[Extracted records]
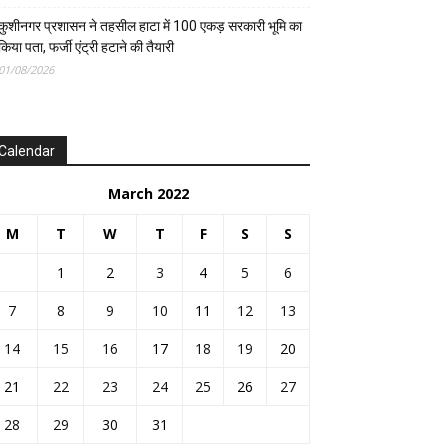
कुशीनगर प्रशासन ने तहसील हाटा में 100 एकड़ सरकारी भूमि का
किया पता, फर्जी एंट्री हटाने की तैयारी
01/08/2026
Calendar
March 2022
M
T
W
T
F
S
S
1
2
3
4
5
6
7
8
9
10
11
12
13
14
15
16
17
18
19
20
21
22
23
24
25
26
27
28
29
30
31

- [PROBLEM TO SOLVE] Please copy the data above exactly, omitting the pictures.

- [EXERCISE ANSWER]
कुशीनगर प्रशासन ने तहसील हाटा में 100 एकड़ सरकारी भूमि का
किया पता, फर्जी एंट्री हटाने की तैयारी
01/08/2026
Calendar
March 2022
M
T
W
T
F
S
S
1
2
3
4
5
6
7
8
9
10
11
12
13
14
15
16
17
18
19
20
21
22
23
24
25
26
27
28
29
30
31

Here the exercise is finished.